Kitchenbug makes posting recipes easy
Ofir Shahar combined his lifelong love of cookery with his acquired expertise in natural language processing to cook up Kitchenbug, a made-in-Israel plug-in that automatically formats bloggers’ recipes and tacks on a wealth of nutritional information plus keyword tags to get the creation at the top of a Google recipe search.
This is no small potatoes: Recipes are the second biggest online search category, accounting for two billion searches per month.
“Food bloggers are the second largest community in the blogosphere,” says the 40-year-old Shahar. “With our plug-in, when bloggers want to add a recipe to a WordPress post, they just click a button to open a pop-up window, type in the recipe, click ‘post’ and it’s embedded along with all the functional elements.”
Soft-launched in November 2012, within three months nearly 100 bloggers were using Kitchenbug, and the recipes generated with the Israeli technology were getting about half a million views per day.
“Bloggers love this free plug-in,” says Shahar.
And so does Microsoft. In December, Kitchenbug was accepted into the second class of startups in Microsoft Israel’s four-month Accelerator for Windows Azure, based in Herzliya Pituach.
“Microsoft auditioned many hundreds of startups and picked up 13,” Shahar tells ISRAEL21c. “They give us facilities, mentoring, workshops, classes, lectures — exposing us to experts around the globe with knowledge and ideas about fundraising, business development, marketing and everything else we need to learn.”
The culmination of the accelerator program in early May will be a public Kitchenbug launch in California’s Silicon Valley, preceded by a local launch at the end of April.
Information and functionality
Cooking since he was 10, Shahar learned natural language processing (NLP) during his military service in the prestigious 8200 Intelligence Unit. He combined his two talents about seven years ago with a rudimentary piece of software to analyze recipe ingredient lists linguistically.
Noting how everyone was starting to share ideas and content through social media, he then created a website to share recipes with friends and family.

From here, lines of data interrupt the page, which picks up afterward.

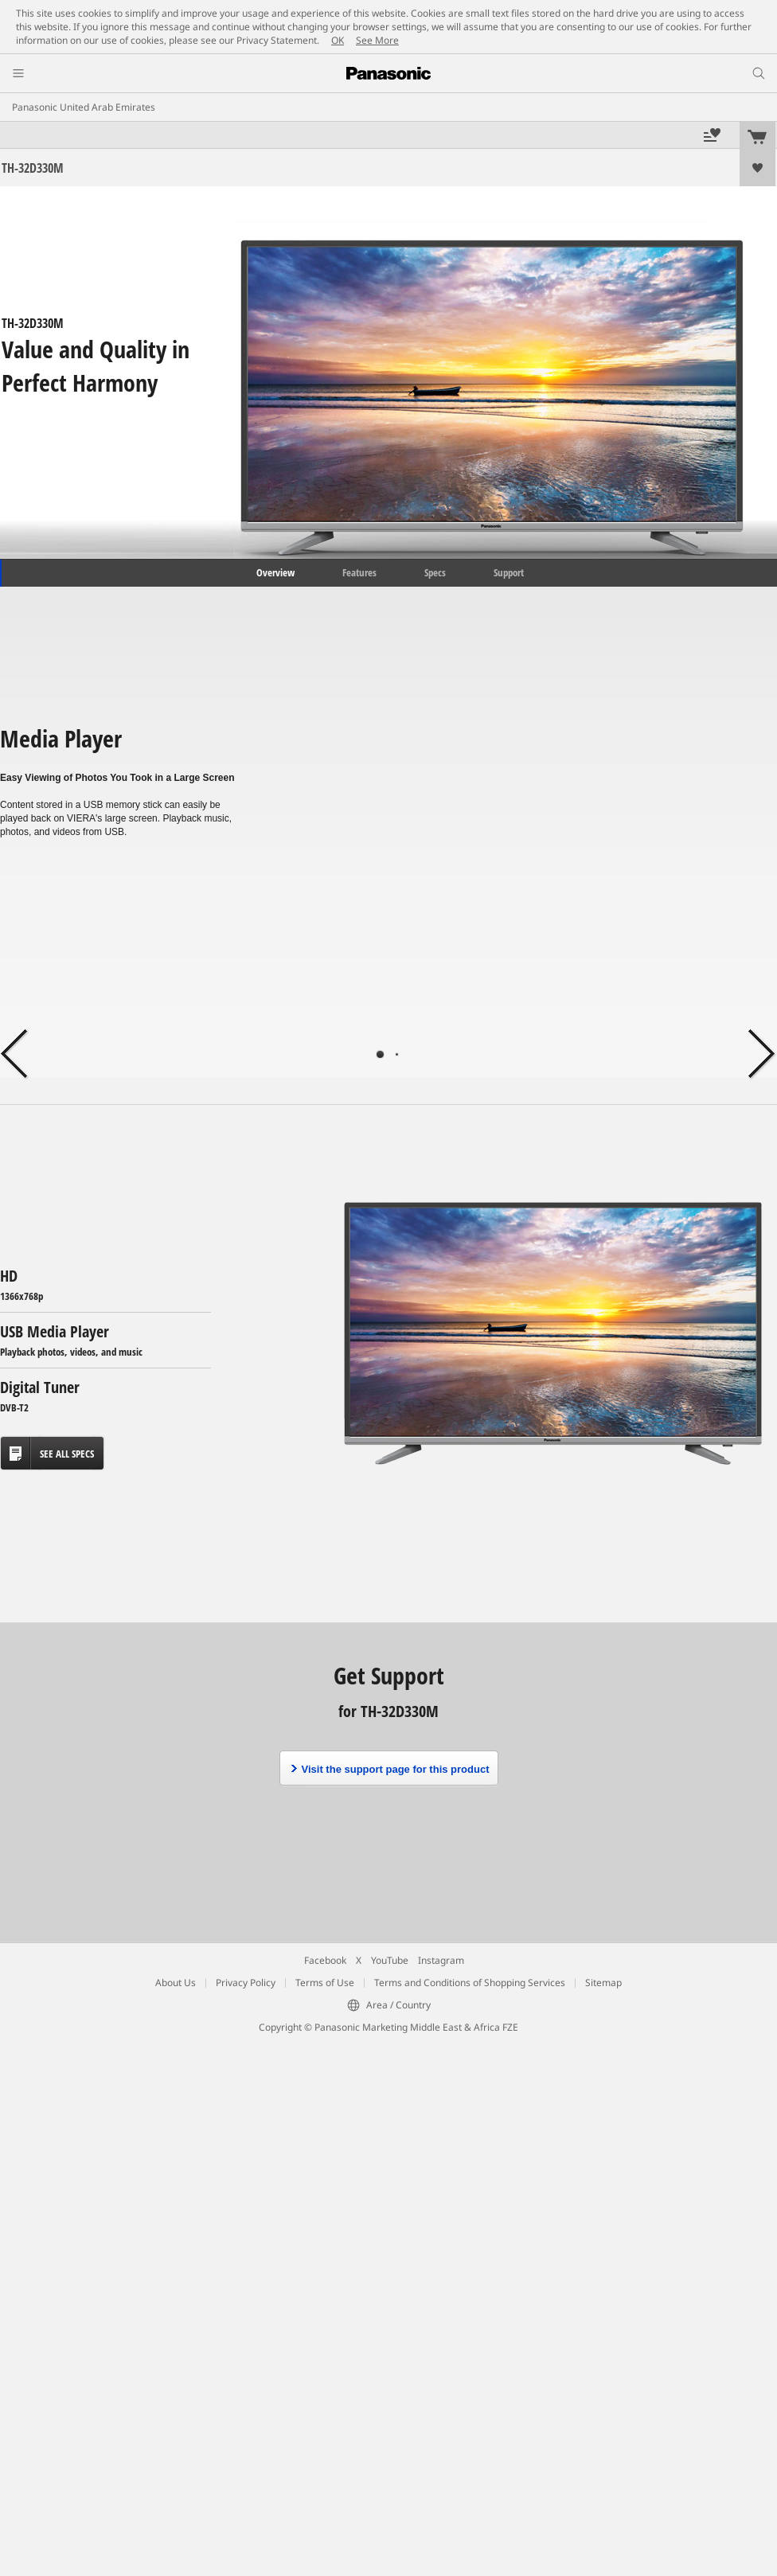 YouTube (389, 1960)
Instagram (441, 1960)
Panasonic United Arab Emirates (83, 107)
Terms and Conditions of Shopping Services (469, 1982)
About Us (175, 1982)
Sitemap (603, 1982)
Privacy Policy (245, 1982)
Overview (274, 572)
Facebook (325, 1960)
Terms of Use (324, 1982)
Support (509, 572)
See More (377, 40)
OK (337, 40)
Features (359, 572)
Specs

“This is where the seeds of Kitchenbug got planted,” he says.
Working with two friends — chief operating officer Dror Daliot and chief marketing officer Tal Rosenberg — Shahar developed a recipe analysis engine. It extracts all the ingredient and instructional details and then calculates the nutritional value using information from the US Department of Agriculture database and Kitchenbug’s own nutrition database, updated daily by registered dietician Ramon Einav, one of the company’s team of eight.
Each ingredient is hyperlinked. Click on it, and a bubble instantly appears displaying encyclopedic information about the food.
Reinventing the digital recipe
Kitchenbug also labels the recipe by category according to US Food and Drug Administration guidelines—for example, healthy, fat-free, kosher, good for diabetics, safe for people with gluten sensitivity or lactose intolerance.
Users searching for appropriate recipes won’t get overloaded with irrelevant results, and can choose to stay away from labels such as “high cholesterol” or “high in saturated fat.”
“Let’s say you love pasta and you only eat kosher. A recipe for pasta with shrimp would not fit your requirements. If a technology is to provide relevant information, it must understand that shrimp is not kosher, so you won’t want this recipe,” Shahar explains.
And because cooks often need to adjust amounts and convert measurements into or out of the metric system, Kitchenbug does that automatically.
“By providing more functionality and more information, users can actually interact with the recipe. It’s reinventing the digital recipe,” says Shahar.
Gaining traction in the kitchen
Though the plug-in is free, Kitchenbug’s unique technology can be utilized in several business models.
“The main one we’re approaching is food advertising,” says Shahar.
“Food advertisers are constantly looking for new ways to better match potential customers with the product, and since we understand recipes so well, we can suggest products to users at a time when they’re looking at a recipe and already in the mindset for cooking and purchasing groceries.
“This is much different than wandering through Facebook and seeing a Mountain Dew ad. We are capable of matching the product to the person reading it and the recipe he’s looking at.”
Before developing an advertising platform, however, the Kitchenbug team is working toward getting its product into the hands of as many users as possible.
The business initially was funded by “angel” friends and family, including Ramon Einav’s venture capitalist father, Roni Einav. Now the founders are about to close a seed-funding round as they look toward expansion.
“We’re working on a consumer product — our natural next step — so tune in at the end of April to see what we have, because it’s going to be great,” predicts Shahar.